The evaluation of viral load before statin therapy did not show a significant difference between statin and placebo, also, we didn't find any significant differences in the mean of HCV-RNA numbers in statin and placebo groups in 12th week of Statins therapy (P > 0.05), at the end of treatment (P > 0.05) and 6 months after treatment (P > 0.05) [Table 2]. Our findings also implied that EVR in statin and placebo were 75 and 70% and SVR was 95% in both groups. ALT level was higher in statin group before treatment [Table 3]. Although both AST and ALT level rose after treatment, we did not find any difference between AST and ALT level after treatment.
Table 2.
Table 3.
DISCUSSION
In the current study, we didn't find any significant differences in the mean of viral load of hepatitis c in statin and placebo groups in 12th week of statin therapy, at the end of treatment and 6 months after treatment. Our findings also implied that early response to treatment (EVR) in statin and placebo were 70 and 75% and Sustain response to treatment (SVR) in statin and placebo was 95% in both groups.
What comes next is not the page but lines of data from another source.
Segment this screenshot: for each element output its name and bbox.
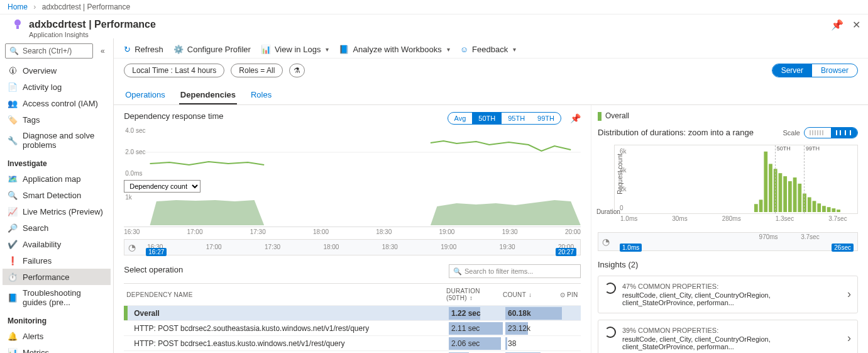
- chart-title: Dependency response time: [124, 111, 223, 121]
- page-header: adxbcdrtest | Performance 📌 ✕: [0, 14, 868, 32]
- server-browser-toggle[interactable]: Server Browser: [772, 64, 858, 77]
- sidebar-item[interactable]: 🔔Alerts: [3, 328, 111, 344]
- nav-label: Live Metrics (Preview): [23, 207, 103, 216]
- tab-operations[interactable]: Operations: [124, 86, 167, 104]
- duration-cell: 2.06 sec: [449, 336, 505, 351]
- refresh-button[interactable]: ↻Refresh: [124, 45, 163, 54]
- sidebar-item[interactable]: ❗Failures: [3, 252, 111, 269]
- configure-profiler-button[interactable]: ⚙️Configure Profiler: [173, 45, 251, 54]
- appinsights-icon: [11, 18, 24, 31]
- percentile-toggle[interactable]: Avg 50TH 95TH 99TH: [448, 112, 561, 125]
- dep-name: HTTP: POST bcdrsec2.southeastasia.kusto.…: [124, 324, 449, 333]
- duration-scrubber[interactable]: ◔ 970ms 3.7sec 1.0ms 26sec: [598, 232, 858, 251]
- dependency-count-chart[interactable]: 1k: [124, 194, 581, 225]
- browser-option[interactable]: Browser: [812, 64, 857, 77]
- svg-rect-16: [759, 199, 763, 212]
- workbook-icon: 📘: [339, 45, 349, 54]
- tab-dependencies[interactable]: Dependencies: [179, 86, 237, 104]
- sidebar-item[interactable]: 📘Troubleshooting guides (pre...: [3, 285, 111, 310]
- sidebar-item[interactable]: 🛈Overview: [3, 62, 111, 79]
- roles-pill[interactable]: Roles = All: [231, 64, 283, 77]
- table-row[interactable]: HTTP: POST bcdrsec1.eastus.kusto.windows…: [124, 335, 581, 350]
- svg-rect-24: [798, 184, 801, 212]
- breadcrumb-home[interactable]: Home: [8, 3, 28, 11]
- nav-icon: ❗: [8, 255, 18, 266]
- nav-icon: ✔️: [8, 239, 18, 249]
- dependency-count-select[interactable]: Dependency count: [124, 180, 201, 193]
- insight-body: resultCode, client_City, client_CountryO…: [622, 291, 841, 306]
- sidebar-item[interactable]: 🗺️Application map: [3, 171, 111, 187]
- svg-rect-14: [850, 130, 851, 135]
- duration-histogram[interactable]: Request count 50TH 99TH 6k 4k 2k 0: [614, 145, 858, 214]
- server-option[interactable]: Server: [772, 64, 812, 77]
- perc-avg[interactable]: Avg: [448, 113, 473, 124]
- insight-body: resultCode, client_City, client_CountryO…: [622, 335, 841, 350]
- nav-icon: 📈: [8, 206, 18, 216]
- sidebar-item[interactable]: 📈Live Metrics (Preview): [3, 203, 111, 220]
- feedback-button[interactable]: ☺Feedback▾: [460, 45, 516, 54]
- breadcrumb-sep: ›: [33, 3, 36, 11]
- sidebar-collapse-icon[interactable]: «: [97, 47, 108, 55]
- refresh-icon: ↻: [124, 45, 131, 54]
- svg-rect-12: [840, 130, 841, 135]
- time-range-pill[interactable]: Local Time : Last 4 hours: [124, 64, 224, 77]
- table-row[interactable]: HTTP: POST bcdrsec2.southeastasia.kusto.…: [124, 320, 581, 335]
- nav-icon: 🏷️: [8, 115, 18, 125]
- filter-bar: Local Time : Last 4 hours Roles = All ⚗ …: [114, 59, 868, 82]
- sidebar-item[interactable]: ⏱️Performance: [3, 269, 111, 285]
- insight-card[interactable]: 39% COMMON PROPERTIES:resultCode, client…: [598, 320, 858, 353]
- hist-scrub-end: 26sec: [832, 244, 854, 252]
- view-in-logs-button[interactable]: 📊View in Logs▾: [261, 45, 329, 54]
- svg-rect-11: [836, 130, 837, 135]
- perc-50[interactable]: 50TH: [472, 113, 502, 124]
- sidebar-item[interactable]: 🏷️Tags: [3, 111, 111, 128]
- logs-icon: 📊: [261, 45, 271, 54]
- sidebar-item[interactable]: 🔎Search: [3, 220, 111, 236]
- nav-icon: 📊: [8, 347, 18, 353]
- scale-label: Scale: [783, 129, 800, 137]
- page-subtitle: Application Insights: [0, 31, 868, 38]
- pin-icon[interactable]: 📌: [831, 19, 843, 31]
- count-cell: 38: [505, 336, 562, 351]
- nav-icon: 📘: [8, 293, 18, 303]
- perc-99[interactable]: 99TH: [531, 113, 561, 124]
- sidebar-item[interactable]: 📊Metrics: [3, 344, 111, 353]
- time-scrubber[interactable]: ◔ 16:3017:0017:3018:0018:3019:0019:3020:…: [124, 239, 581, 255]
- filter-icon[interactable]: ⚗: [289, 64, 305, 77]
- tab-roles[interactable]: Roles: [250, 86, 273, 104]
- sidebar-item[interactable]: ✔️Availability: [3, 236, 111, 252]
- tabs: Operations Dependencies Roles: [114, 82, 868, 105]
- table-row[interactable]: HTTP: POST bcdrprimary.westeurope.kusto.…: [124, 350, 581, 353]
- response-time-chart[interactable]: 4.0 sec 2.0 sec 0.0ms: [124, 127, 581, 177]
- scale-linear[interactable]: [805, 128, 831, 138]
- content-left: Dependency response time Avg 50TH 95TH 9…: [114, 105, 591, 353]
- analyze-workbooks-button[interactable]: 📘Analyze with Workbooks▾: [339, 45, 449, 54]
- search-input[interactable]: 🔍 Search (Ctrl+/): [5, 43, 93, 59]
- sidebar-item[interactable]: 👥Access control (IAM): [3, 95, 111, 111]
- nav-icon: ⏱️: [8, 272, 18, 282]
- operation-search[interactable]: 🔍 Search to filter items...: [449, 264, 581, 278]
- pin-chart-icon[interactable]: 📌: [570, 113, 581, 123]
- svg-marker-3: [150, 200, 265, 225]
- nav-group-title: Monitoring: [3, 310, 111, 328]
- sidebar-item[interactable]: 🔍Smart Detection: [3, 187, 111, 203]
- insight-card[interactable]: 47% COMMON PROPERTIES:resultCode, client…: [598, 276, 858, 313]
- sort-down-icon: ↓: [529, 291, 532, 298]
- col-name[interactable]: DEPENDENCY NAME: [126, 291, 446, 298]
- nav-label: Smart Detection: [23, 191, 81, 200]
- close-icon[interactable]: ✕: [852, 19, 860, 31]
- scale-log[interactable]: [831, 128, 857, 138]
- perc-95[interactable]: 95TH: [502, 113, 531, 124]
- sidebar-item[interactable]: 🔧Diagnose and solve problems: [3, 128, 111, 153]
- scale-toggle[interactable]: [804, 127, 858, 138]
- svg-rect-15: [754, 204, 758, 212]
- table-header: DEPENDENCY NAME DURATION (50TH)↕ COUNT↓ …: [124, 284, 581, 305]
- table-row[interactable]: Overall1.22 sec60.18k: [124, 305, 581, 320]
- col-count[interactable]: COUNT↓: [503, 291, 559, 298]
- nav-label: Alerts: [23, 332, 43, 341]
- col-duration[interactable]: DURATION (50TH)↕: [446, 288, 503, 301]
- sidebar-item[interactable]: 📄Activity log: [3, 79, 111, 95]
- svg-rect-31: [832, 208, 835, 212]
- chevron-down-icon: ▾: [513, 46, 516, 53]
- nav-label: Performance: [23, 272, 69, 282]
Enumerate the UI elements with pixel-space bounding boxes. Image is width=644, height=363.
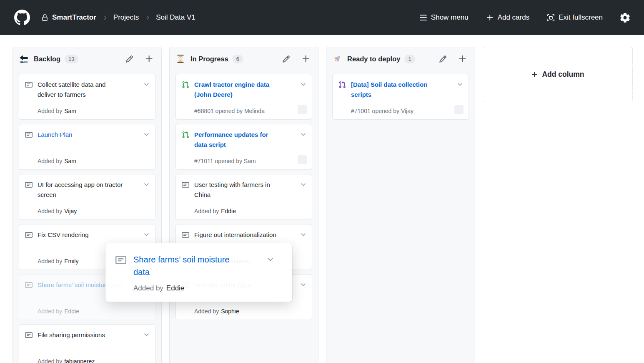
card-meta-prefix: Added by <box>38 308 62 315</box>
card-meta-left: Added byEddie <box>194 208 236 214</box>
chevron-right-icon <box>144 15 150 21</box>
card-menu-button[interactable] <box>300 81 307 88</box>
exit-fullscreen-button[interactable]: Exit fullscreen <box>547 13 603 22</box>
show-menu-button[interactable]: Show menu <box>419 13 469 22</box>
chevron-down-icon <box>143 231 150 238</box>
add-cards-button[interactable]: Add cards <box>486 13 530 22</box>
card-title[interactable]: Launch Plan <box>38 130 72 140</box>
note-icon <box>25 231 33 239</box>
card[interactable]: UI for accessing app on tractor screenAd… <box>19 174 155 220</box>
dragged-card-top: Share farms’ soil moisture data <box>115 253 283 278</box>
card[interactable]: File sharing permissionsAdded byfabianpe… <box>19 324 155 363</box>
card-top: UI for accessing app on tractor screen <box>24 180 150 200</box>
card-author: Eddie <box>64 308 79 315</box>
cards-list: Collect satellite data and deliver to fa… <box>13 69 161 363</box>
card-meta-prefix: Added by <box>38 358 62 363</box>
column-header: Ready to deploy1 <box>326 47 475 69</box>
card-title[interactable]: [Data] Soil data collection scripts <box>351 80 438 100</box>
card-meta-prefix: Added by <box>38 258 62 265</box>
header-actions: Show menu Add cards Exit fullscreen <box>419 13 630 23</box>
github-logo[interactable] <box>14 10 30 25</box>
card-author: Emily <box>64 258 78 265</box>
add-card-button[interactable] <box>458 54 467 63</box>
gear-icon[interactable] <box>620 13 630 23</box>
card-meta-prefix: Added by <box>38 208 62 214</box>
plus-icon <box>145 54 154 63</box>
column-actions <box>282 54 311 63</box>
card-menu-button[interactable] <box>143 181 150 188</box>
chevron-down-icon <box>143 131 150 138</box>
card-title: User testing with farmers in China <box>194 180 281 200</box>
plus-icon <box>531 71 538 78</box>
card-menu-button[interactable] <box>143 131 150 138</box>
card[interactable]: Crawl tractor engine data (John Deere)#6… <box>175 74 312 120</box>
card-meta-left: Added byEddie <box>38 308 79 315</box>
dragged-card-meta: Added by Eddie <box>115 284 283 292</box>
card-meta-left: Added bySam <box>38 158 76 164</box>
project-board: BACKBacklog13Collect satellite data and … <box>0 35 644 363</box>
card-menu-button[interactable] <box>300 181 307 188</box>
avatar <box>298 105 307 114</box>
add-column-button[interactable]: Add column <box>483 47 633 102</box>
card[interactable]: User testing with farmers in ChinaAdded … <box>175 174 312 220</box>
column-header: BACKBacklog13 <box>13 47 161 69</box>
card-title[interactable]: Crawl tractor engine data (John Deere) <box>194 80 281 100</box>
card-menu-button[interactable] <box>300 231 307 238</box>
edit-column-button[interactable] <box>125 55 133 63</box>
chevron-down-icon[interactable] <box>266 255 275 263</box>
card-meta-prefix: Added by <box>194 208 219 214</box>
column-title: Backlog <box>34 55 60 63</box>
column-ready-to-deploy: Ready to deploy1[Data] Soil data collect… <box>326 47 475 363</box>
card-menu-button[interactable] <box>143 331 150 338</box>
note-icon <box>25 181 33 189</box>
pencil-icon <box>125 55 133 63</box>
card[interactable]: Collect satellite data and deliver to fa… <box>19 74 155 120</box>
card-menu-button[interactable] <box>143 231 150 238</box>
add-card-button[interactable] <box>301 54 311 63</box>
chevron-down-icon <box>300 181 307 188</box>
card[interactable]: Launch PlanAdded bySam <box>19 124 155 170</box>
card-meta-text: #68801 opened by Melinda <box>194 108 265 114</box>
note-icon <box>25 81 33 88</box>
card-title: File sharing permissions <box>38 330 105 340</box>
column-count-badge: 13 <box>65 55 78 63</box>
card-top: Figure out internationalization <box>181 230 307 240</box>
plus-icon <box>301 54 311 63</box>
breadcrumb-repo[interactable]: SmartTractor <box>41 13 96 22</box>
breadcrumb-projects[interactable]: Projects <box>113 13 139 22</box>
merged-pull-request-icon <box>338 81 346 88</box>
column-actions <box>439 54 467 63</box>
note-icon <box>115 255 126 265</box>
edit-column-button[interactable] <box>439 55 447 63</box>
avatar <box>298 155 307 164</box>
column-actions <box>125 54 154 63</box>
card-title[interactable]: Performance updates for data script <box>194 130 281 150</box>
card-author: fabianperez <box>64 358 95 363</box>
card-meta: Added bySophie <box>181 305 307 315</box>
card-meta-left: Added byVijay <box>38 208 77 214</box>
plus-icon <box>458 54 467 63</box>
column-title: Ready to deploy <box>347 55 400 63</box>
card-author: Eddie <box>166 284 184 292</box>
card[interactable]: Performance updates for data script#7101… <box>175 124 312 170</box>
card-menu-button[interactable] <box>300 131 307 138</box>
dragged-card[interactable]: Share farms’ soil moisture data Added by… <box>105 243 292 302</box>
card-menu-button[interactable] <box>456 81 464 88</box>
add-card-button[interactable] <box>145 54 154 63</box>
card-meta: Added byVijay <box>24 205 150 214</box>
card-author: Sophie <box>221 308 239 315</box>
breadcrumb-project-name: Soil Data V1 <box>156 13 195 22</box>
card-menu-button[interactable] <box>300 281 307 288</box>
card-meta: Added byEddie <box>181 205 307 214</box>
dragged-card-title[interactable]: Share farms’ soil moisture data <box>133 253 246 278</box>
edit-column-button[interactable] <box>282 55 290 63</box>
note-icon <box>25 281 33 289</box>
three-bars-icon <box>419 14 427 22</box>
chevron-down-icon <box>300 281 307 288</box>
svg-text:BACK: BACK <box>20 60 28 63</box>
card[interactable]: [Data] Soil data collection scripts#7100… <box>332 74 469 120</box>
app-header: SmartTractor Projects Soil Data V1 Show … <box>0 0 644 35</box>
card-menu-button[interactable] <box>143 81 150 88</box>
card-top: Collect satellite data and deliver to fa… <box>24 80 150 100</box>
card-author: Sam <box>64 158 76 164</box>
A pilot study of 31 HCV-infected veterans who were given fluvastatin 20-320 mg/day for 2-12 weeks with weekly monitoring of HCV-RNA and liver tests reported modest reductions of viral load.[20] Furthermore, a pharmacoepidemiologic study found that the use of lovastatin was associated with a 40-50% lower incidence of moderate as well as severe liver injury among patients with preexisting liver disease.[21]
Even though, prior individual studies examined important aspects of the association between statin and lowering the severity if liver disease in HCV-infected patients, these studies either did not adjust for histological severity of liver disease, had generally short follow-up, or did not use placebo subjects. Clearly, more information is needed about the possible beneficial effect of statins in HCV-infected.[22]
The result of other in vivo studies has been same as our findings in this study. A study which has done by O’Leary et al. (2007) on 10 samples show that atorvastatin does not inhibit HCV-RNA replication in vivo.[17] Forde et al. in a cross-sectional study (2009) confirmed that statins don't have any apparent effect on HCV-RNA replication in vivo.[23]
Unlike in vivo studies the result of in vitro research has shown that statins can decrease HCV-RNA replication.[3] Ikeda et al. evaluated the effect of statins on HCV-RNA replication in OR6 cells.[24] Fluvastatin exhibited the strongest anti-HCV activity while atorvastatin and simvastatin showed moderate inhibitory effects. The combination of IFN and the statins exhibited strong inhibitory effects on HCV-RNA replication.[25,26]
There are some reasons for differences between in vitro and in vivo studies. As we told before various factors affect on antiviral treatment response in the human body such as obesity, insulin resistance and liver steatosis[15,16] so we need to do more studies to examine the effect of statins on HCV in relation to confounder factors. On the other hand, statins concentration in cell cultures is higher than their concentration in plasma. Studies have shown that serum levels of such agents after prolonged therapy are significantly lower than the statin concentrations those were used in replicon systems.[27]
In our study, response rate of patients were higher than western studies, there are some similar reports that show high response rate of combination therapy in Iranian patients, it may be due to lower viral load in comparison to western patients.[28,29]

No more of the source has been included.